Data excerpt:
-------

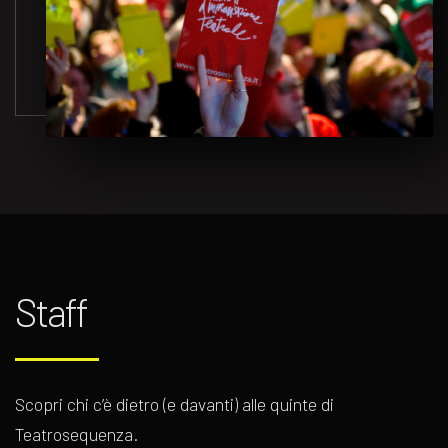
Staff
Scopri chi c’è dietro (e davanti) alle quinte di
Teatrosequenza.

-------

Work to complete: Set down the whole listing word for word, omitting the pictures.

Response below:
Staff
Scopri chi c’è dietro (e davanti) alle quinte di
Teatrosequenza.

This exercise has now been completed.